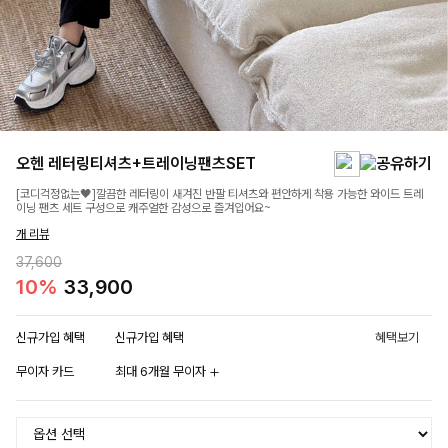
오헨 레터링티셔츠+트레이닝팬츠SET
[코디걱정없는🖤]깔끔한 레터링이 새겨진 반팔 티셔츠와 편안하게 착용 가능한 와이드 트레
이닝 팬츠 세트 구성으로 캐주얼한 감성으로 즐겨입어요~
개 리뷰
37,600
10%
33,900
신규가입 혜택
신규가입 혜택
혜택보기
무이자 카드
최대 6개월 무이자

· · · · ·

**TASK GOAL**
If a record holds a picture, drop the picture and reproduce everything else exactly.

**FINISHED TASK**
오헨 레터링티셔츠+트레이닝팬츠SET
[코디걱정없는🖤]깔끔한 레터링이 새겨진 반팔 티셔츠와 편안하게 착용 가능한 와이드 트레
이닝 팬츠 세트 구성으로 캐주얼한 감성으로 즐겨입어요~
개 리뷰
37,600
10%
33,900
신규가입 혜택
신규가입 혜택
혜택보기
무이자 카드
최대 6개월 무이자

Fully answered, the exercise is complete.